Cry Munich, and Let Slip the Dogs of Hyperbole

By Greg Scoblete
November 27, 2013

It was inevitable that neoconservatives would greet the news of a negotiated settlement (even a mere interim one) with cries of appeasement and Munich. But let's all hand it to the Wall Street Journal's Bret Stephens who goes one better, claiming in what appears to be all sincerity that the six month accord negotiated in Geneva is actually worse than Munich. Take that.

Stephens has dug himself something of hole here, not least because he's more or less run out of hyperbolic road. What happens if the U.S. and Iran actually negotiate a conclusive settlement? It seems like that's the time to trot out the "worse than Munich" stuff ... keep the powder dry and all that.

But beyond the rhetorical dead-end, there's some utility in Stephens' rhetoric.
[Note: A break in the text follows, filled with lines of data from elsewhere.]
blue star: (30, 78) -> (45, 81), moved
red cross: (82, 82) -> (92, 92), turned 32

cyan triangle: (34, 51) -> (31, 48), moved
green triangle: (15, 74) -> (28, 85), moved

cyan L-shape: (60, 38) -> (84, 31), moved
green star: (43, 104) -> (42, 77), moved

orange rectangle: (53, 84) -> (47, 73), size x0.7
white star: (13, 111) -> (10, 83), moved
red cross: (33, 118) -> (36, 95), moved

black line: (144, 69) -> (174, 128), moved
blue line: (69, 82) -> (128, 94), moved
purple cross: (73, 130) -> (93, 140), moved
It's something of a testable hypothesis. Here's what Stephens argues will happen as a result of this six month deal:

'After Munich came the conquest of Czechoslovakia, the Nazi-Soviet pact and World War II. After Paris came the fall of Saigon and Phnom Penh and the humiliating exit from the embassy rooftop. After Geneva there will come a new, chaotic Mideast reality in which the United States will lose leverage over enemies and friends alike.

What will that look like? Iran will gradually shake free of sanctions and glide into a zone of nuclear ambiguity that will keep its adversaries guessing until it opts to make its capabilities known. Saudi Arabia will move swiftly to acquire a nuclear deterrent from its clients in Islamabad; Saudi billionaire Prince Alwaleed bin Talal made that clear to the Journal last week when he indiscreetly discussed "the arrangement with Pakistan." Egypt is beginning to ponder a nuclear option of its own while drawing closer to a security alliance with Russia.

'

So we have three concrete predictions: 1. the Mideast will have a new "chaotic" reality; 2. Iran will "shake free" of sanctions; 3. Saudi Arabia will acquire a nuclear weapon. 
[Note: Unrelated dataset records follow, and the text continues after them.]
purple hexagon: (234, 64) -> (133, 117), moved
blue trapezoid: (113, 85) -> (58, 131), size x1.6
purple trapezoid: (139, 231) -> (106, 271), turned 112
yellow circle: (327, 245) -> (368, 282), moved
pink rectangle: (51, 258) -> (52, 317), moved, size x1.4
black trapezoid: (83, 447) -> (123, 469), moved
I actually think Stephens might be right about the second prediction -- there's ample precedent here (Iraq, North Korea) and plenty of incentive for Iran to wiggle free. As for the third, it wouldn't be surprising either, though I think it's less likely. Still, we can only wait (anxiously) and see. 

But it's the first prediction that's most significant and most easily dispensed with. The Mideast has been chaotic since, well, forever. It never seems to dawn on commentators complaining about the loss of U.S. leverage in the region that during the Reagan presidency (the one neocons pine for), one of the largest wars since the second World War was fought in the Middle East. That was chaos. U.S. leadership and regional influence under the sainted Reagan consisted of running interference for a dictator who neocons later concluded was the next Hitler while he used chemical weapons. The war ended in a stalemate with a million people dead and was followed by another invasion quickly thereafter that forced America to intervene. 
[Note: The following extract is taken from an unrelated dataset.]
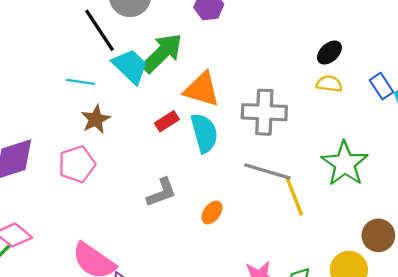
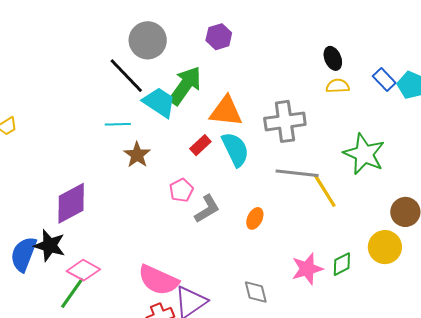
black ellipse: (329, 53) -> (333, 58), turned -60
pink pentagon: (77, 164) -> (181, 190), moved, size x0.7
Now Stephens would have us believe that this is the high water mark for American leadership in a region that was calm and pacified under Pax Americana. And, who knows, we may all look back from some future calamity and conclude it was. I hope not. But the relevant yard stick here is not the relative degree of chaos and misfortune in the Middle East but the extent to which such misfortune touches on U.S. security and the well-being of Americans. It seems dubious that this interim deal with Iran, which may well collapse anyway, has thrown those things sharply in jeopardy.